Hong Kong shares underperformed, equities in China and Australia also dropped, while South Korea’s economy continued to recover

The dollar began Monday on the back foot after weakening last week, while U.S. stock futures fluctuated and Asian equities slipped amid subdued trading volumes impacted by a holiday in Japan. The offshore yuan edged higher.

Hong Kong shares underperformed as HSBC Holdings Plc’s shares fell to the lowest since 1995, dragging the Hang Seng Index about 1% lower. Equities in China and Australia also slipped, while trade data showing a continuing recovery for South Korea’s economy lent some support in Seoul.

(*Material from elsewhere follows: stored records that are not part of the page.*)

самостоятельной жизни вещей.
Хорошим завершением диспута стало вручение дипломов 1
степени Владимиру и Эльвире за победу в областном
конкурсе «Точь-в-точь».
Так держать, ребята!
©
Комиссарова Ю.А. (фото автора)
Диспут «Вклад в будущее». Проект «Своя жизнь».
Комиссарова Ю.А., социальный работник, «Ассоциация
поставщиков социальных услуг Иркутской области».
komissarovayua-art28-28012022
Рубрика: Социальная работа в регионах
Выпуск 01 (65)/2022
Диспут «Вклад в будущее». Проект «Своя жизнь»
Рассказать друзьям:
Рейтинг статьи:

Japan’s stock market was shut. The dollar edged lower against its main G-10 peers. Taiwan’s dollar strengthened to a level not seen in seven years. Treasury futures were little changed, with cash bonds not trading until the London open due to the Japan holiday. Crude oil was steady.

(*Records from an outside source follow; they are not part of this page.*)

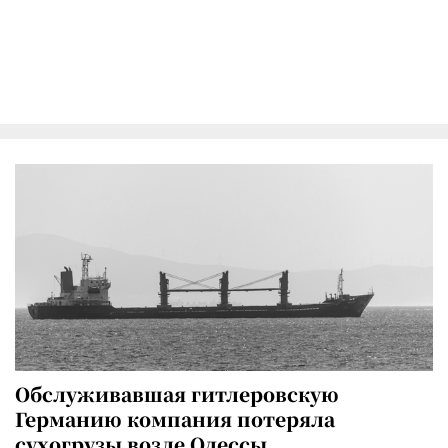
Обслуживавшая гитлеровскую
Германию компания потеряла
сухогрузы возле Одессы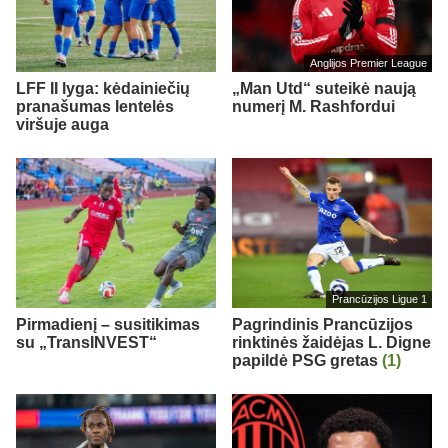
Anglijos Premier League
LFF II lyga: kėdainiečių
„Man Utd“ suteikė naują
pranašumas lentelės
numerį M. Rashfordui
viršuje auga
Prancūzijos Ligue 1
Pirmadienį – susitikimas
Pagrindinis Prancūzijos
su „TransINVEST“
rinktinės žaidėjas L. Digne
papildė PSG gretas
(1)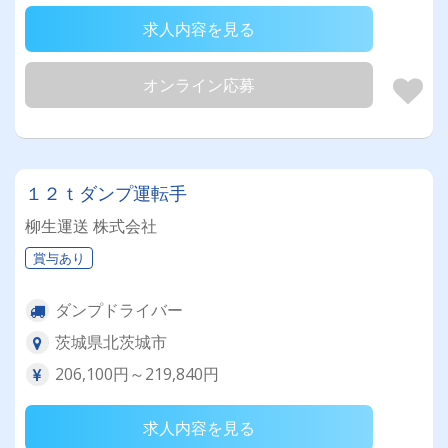
求人内容を見る
オンライン応募
１２ｔダンプ運転手
柳生運送 株式会社
賞与あり
ダンプドライバー
茨城県北茨城市
206,100円～219,840円
求人内容を見る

In the U.S., investors remain watchful for any signs of progress on a U.S. fiscal stimulus package, while Federal Reserve Chair Jerome Powell will testify before Congress from Tuesday to Thursday to discuss pandemic relief efforts.

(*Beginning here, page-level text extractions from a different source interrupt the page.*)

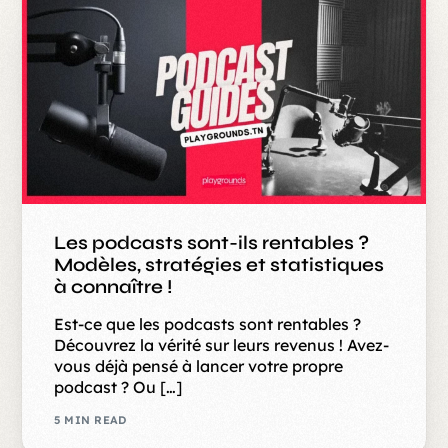
Les podcasts sont-ils rentables ?
Modèles, stratégies et statistiques
à connaître !
Est-ce que les podcasts sont rentables ?
Découvrez la vérité sur leurs revenus ! Avez-
vous déjà pensé à lancer votre propre
podcast ? Ou […]
5 MIN READ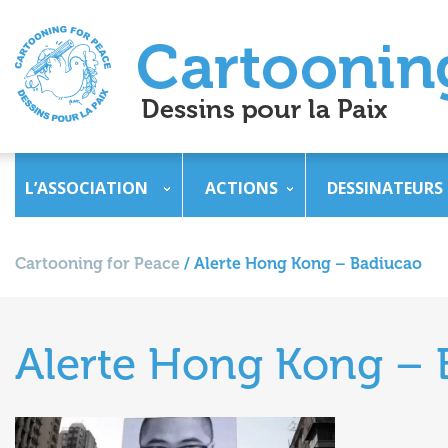
L’ASSOCIATION
ACTIONS
DESSINATEURS
Cartooning for Peace
/
Alerte Hong Kong – Badiucao
Alerte Hong Kong –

We do have concerns down the stretch about the markets reacting poorly to some of the uncertainties facing us — the election, potentially around Covid-19, and the fact that we don’t have a stimulus package yet, Rebecca Felton, senior market strategist at Riverfront Investment Group, said on Bloomberg TV. I would have to think we could be volatile to the downside here.

Despite global equity valuations remaining close to an almost two-decade high, fund flow data show money is continuing to move into U.S. stocks. With the Fed anchoring interest rates near zero for the foreseeable future, profits are expected to recover somewhat from the pandemic-induced malaise.

We’ve been reasonably optimistic toward the equity market for quite some time, Jun Bei Liu, fund manager at Tribeca Investment Partners, said on Bloomberg TV. The fundamental economic recovery seems to be on track. Over the next 6-12 months we do see substantial earnings improvement.

Elsewhere, the European Central Bank has launched a review of its pandemic bond-buying program to consider how long it should continue and whether its exceptional flexibility should be extended to older programs, the Financial Times reported.